Document Type : Original Article

Author

Assistant professor at University of Tehran

Abstract

In the light of comparative law developments in recent years, the Criminal Procedure Code of 2013 has introduced numerous institutions and mechanisms into the Iranian criminal justice system that, through the emergence of a concurrent justice, prosecution of the accused is suspended in exchange for some of the orders suggested by the prosecutor or reconciliation with the plaintiff. Proper implementation of these strategies, which are interpreted as alternatives to criminal prosecution, has shortened the intervention of the criminal system and accelerated the resolution of disputes arising out of the crime, giving the accused an opportunity not to stay immune from criminal labeling without getting involved with the criminal process and compensating the victim’s damages in a short time.

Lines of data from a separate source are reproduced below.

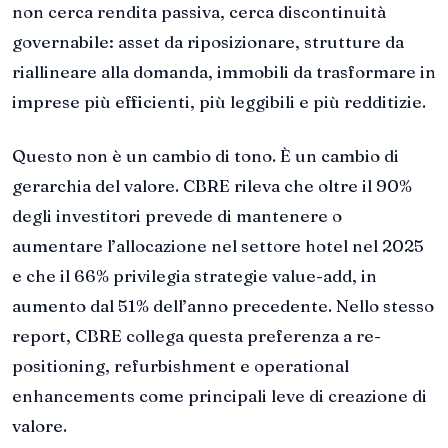
non cerca rendita passiva, cerca discontinuità
governabile: asset da riposizionare, strutture da
riallineare alla domanda, immobili da trasformare in
imprese più efficienti, più leggibili e più redditizie.
Questo non è un cambio di tono. È un cambio di
gerarchia del valore. CBRE rileva che oltre il 90%
degli investitori prevede di mantenere o
aumentare l’allocazione nel settore hotel nel 2025
e che il 66% privilegia strategie value-add, in
aumento dal 51% dell’anno precedente. Nello stesso
report, CBRE collega questa preferenza a re-
positioning, refurbishment e operational
enhancements come principali leve di creazione di
valore.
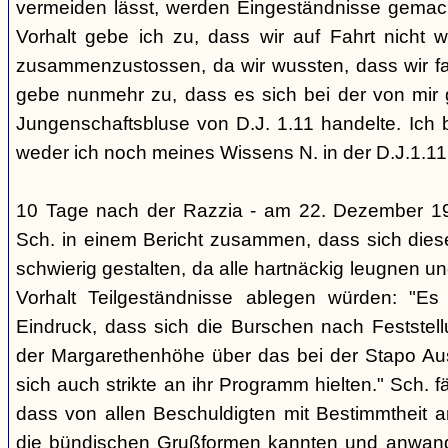
vermeiden lässt, werden Eingeständnisse gemacht
Vorhalt gebe ich zu, dass wir auf Fahrt nicht w
zusammenzustossen, da wir wussten, dass wir fal
gebe nunmehr zu, dass es sich bei der von mir
Jungenschaftsbluse von D.J. 1.11 handelte. Ich 
weder ich noch meines Wissens N. in der D.J.1.11
10 Tage nach der Razzia - am 22. Dezember 1
Sch. in einem Bericht zusammen, dass sich die
schwierig gestalten, da alle hartnäckig leugnen und
Vorhalt Teilgeständnisse ablegen würden: "Es
Eindruck, dass sich die Burschen nach Feststell
der Margarethenhöhe über das bei der Stapo Au
sich auch strikte an ihr Programm hielten." Sch. fä
dass von allen Beschuldigten mit Bestimmtheit 
die bündischen Grußformen kannten und anwand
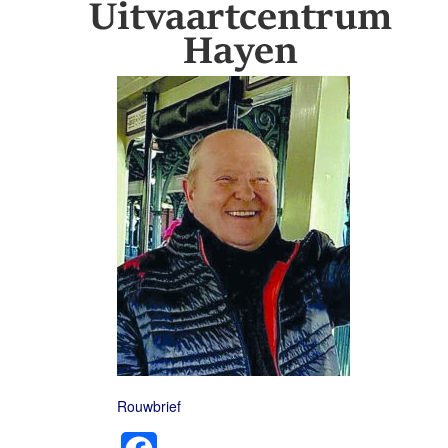
Rouwbrief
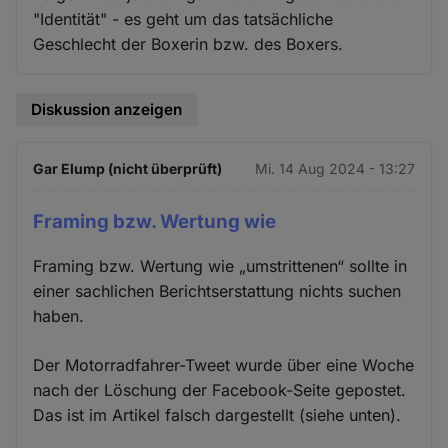
"Identität" - es geht um das tatsächliche
Geschlecht der Boxerin bzw. des Boxers.
Diskussion anzeigen
Gar Elump (nicht überprüft)
Mi. 14 Aug 2024 - 13:27
Framing bzw. Wertung wie
Framing bzw. Wertung wie „umstrittenen“ sollte in
einer sachlichen Berichtserstattung nichts suchen
haben.
Der Motorradfahrer-Tweet wurde über eine Woche
nach der Löschung der Facebook-Seite gepostet.
Das ist im Artikel falsch dargestellt (siehe unten).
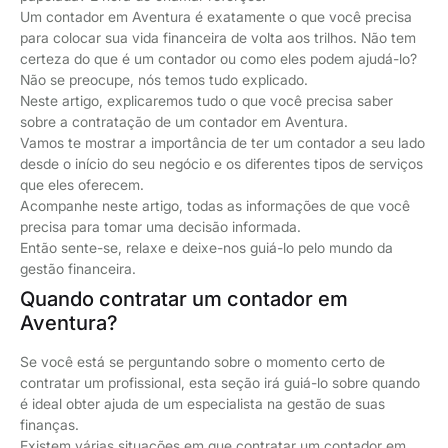
Um contador em Aventura é exatamente o que você precisa
para colocar sua vida financeira de volta aos trilhos. Não tem
certeza do que é um contador ou como eles podem ajudá-lo?
Não se preocupe, nós temos tudo explicado.
Neste artigo, explicaremos tudo o que você precisa saber
sobre a contratação de um contador em Aventura.
Vamos te mostrar a importância de ter um contador a seu lado
desde o início do seu negócio e os diferentes tipos de serviços
que eles oferecem.
Acompanhe neste artigo, todas as informações de que você
precisa para tomar uma decisão informada.
Então sente-se, relaxe e deixe-nos guiá-lo pelo mundo da
gestão financeira.
Quando contratar um contador em
Aventura?
Se você está se perguntando sobre o momento certo de
contratar um profissional, esta seção irá guiá-lo sobre quando
é ideal obter ajuda de um especialista na gestão de suas
finanças.
Existem várias situações em que contratar um contador em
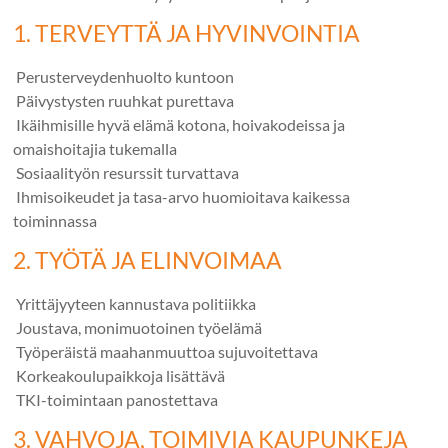
1. TERVEYTTÄ JA HYVINVOINTIA
️
Perusterveydenhuolto kuntoon
️
Päivystysten ruuhkat purettava
️
Ikäihmisille hyvä elämä kotona, hoivakodeissa ja
omaishoitajia tukemalla
️
Sosiaalityön resurssit turvattava
️
Ihmisoikeudet ja tasa-arvo huomioitava kaikessa
toiminnassa
2. TYÖTÄ JA ELINVOIMAA
️️
Yrittäjyyteen kannustava politiikka
️️
Joustava, monimuotoinen työelämä
️️
Työperäistä maahanmuuttoa sujuvoitettava
️️
Korkeakoulupaikkoja lisättävä
️️
TKI-toimintaan panostettava
3. VAHVOJA, TOIMIVIA KAUPUNKEJA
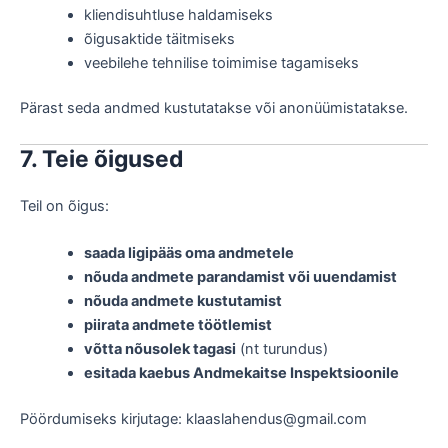
kliendisuhtluse haldamiseks
õigusaktide täitmiseks
veebilehe tehnilise toimimise tagamiseks
Pärast seda andmed kustutatakse või anonüümistatakse.
7. Teie õigused
Teil on õigus:
saada ligipääs oma andmetele
nõuda andmete parandamist või uuendamist
nõuda andmete kustutamist
piirata andmete töötlemist
võtta nõusolek tagasi
(nt turundus)
esitada kaebus Andmekaitse Inspektsioonile
Pöördumiseks kirjutage: klaaslahendus@gmail.com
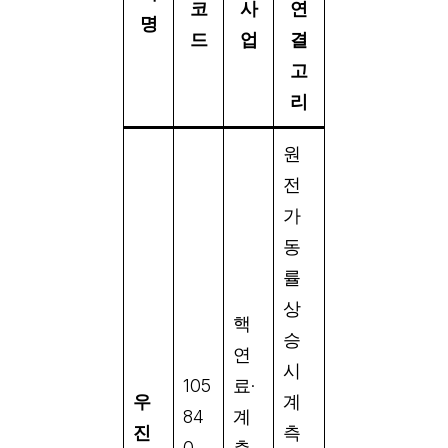
코
사
연
명
드
업
결
고
리
원
전
가
동
률
상
핵
승
연
시
105
료·
우
계
84
계
진
측
0
측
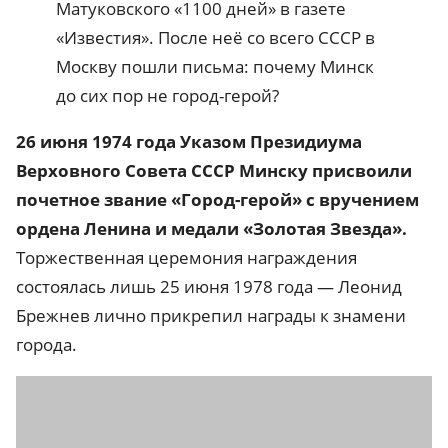
Матуковского «1100 дней» в газете
«Известия». После неё со всего СССР в
Москву пошли письма: почему Минск
до сих пор не город-герой?
26 июня 1974 года
Указом Президиума
Верховного Совета СССР Минску присвоили
почетное звание «Город-герой» с вручением
ордена Ленина и медали «Золотая Звезда».
Торжественная церемония награждения
состоялась лишь 25 июня 1978 года — Леонид
Брежнев лично прикрепил награды к знамени
города.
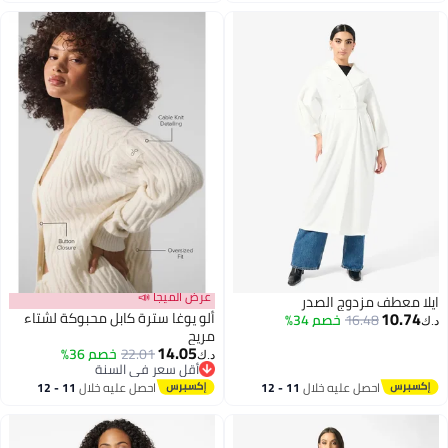
اغسطس
اغسطس
عرض الميجا 📣
ايلا معطف مزدوج الصدر
10.74
ألو يوغا سترة كابل محبوكة لشتاء
16.48
خصم 34%
د.ك‏
مريح
14.05
22.01
خصم 36%
د.ك‏
أقل سعر في السنة
أقل سعر في السنة
احصل عليه خلال
11 - 12
احصل عليه خلال
11 - 12
اغسطس
اغسطس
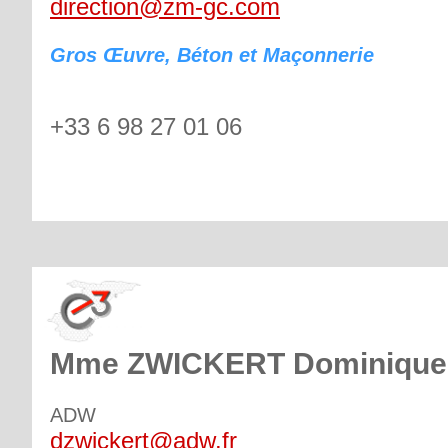
direction@zm-gc.com
Gros Œuvre, Béton et Maçonnerie
+33 6 98 27 01 06
Mme ZWICKERT Dominique
ADW
dzwickert@adw.fr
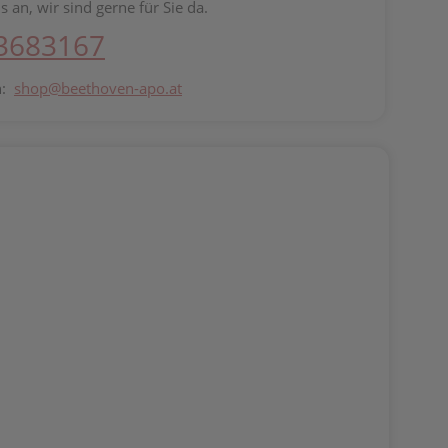
s an, wir sind gerne für Sie da.
 3683167
n:
shop@beethoven-apo.at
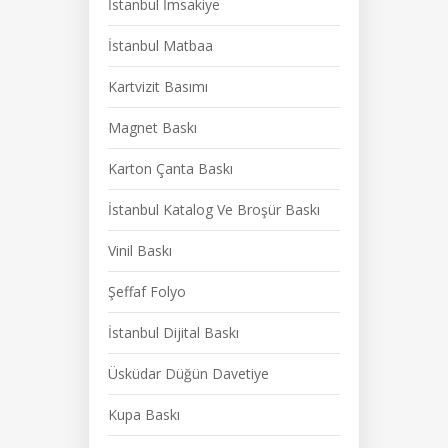
İstanbul İmsakiye
İstanbul Matbaa
Kartvizit Basımı
Magnet Baskı
Karton Çanta Baskı
İstanbul Katalog Ve Broşür Baskı
Vinil Baskı
Şeffaf Folyo
İstanbul Dijital Baskı
Üsküdar Düğün Davetiye
Kupa Baskı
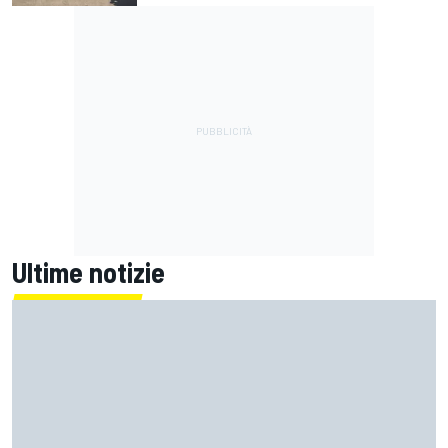
Ultime notizie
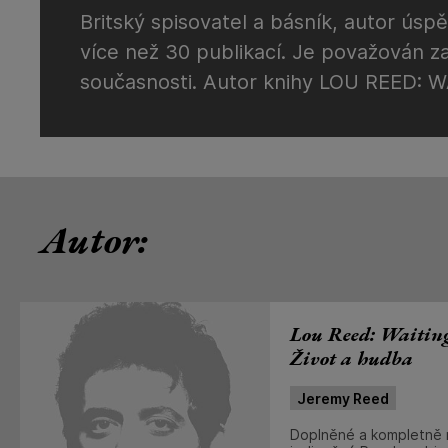
Britský spisovatel a básník, autor úsp
více než 30 publikací. Je považován za
současnosti. Autor knihy LOU REED:
Autor:
Lou Reed: Waitin
Život a hudba
Jeremy Reed
Doplněné a kompletně 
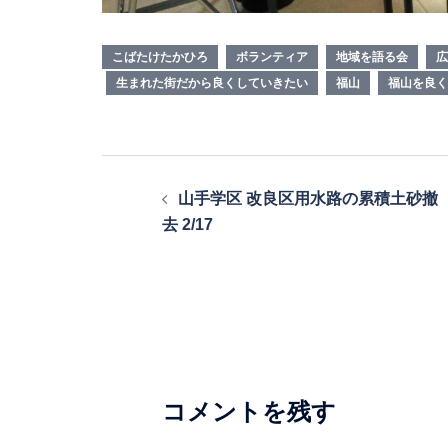
こばたけたかひろ
ボランティア
地域を語る会
広
生まれた街だから良くしていきたい
福山
福山を良く
投
山手学区 改良区用水路の累積土砂撤
稿
去 2/17
ナ
ビ
ゲ
ー
シ
コメントを残す
ョ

Successors of prosecution, however, face challenges such as the ambiguous status of the defendant’s rights. In fact, the nature of such proceedings raises many questions, including whether the right to defense in these proceedings differs from that of ordinary criminal proceedings? And are the defendants’ rights observed in the same way as classical rights? This article seeks to provide appropriate solutions to these rights for these methods by studying and criticizing the legal rights of the accused in prosecution alternatives.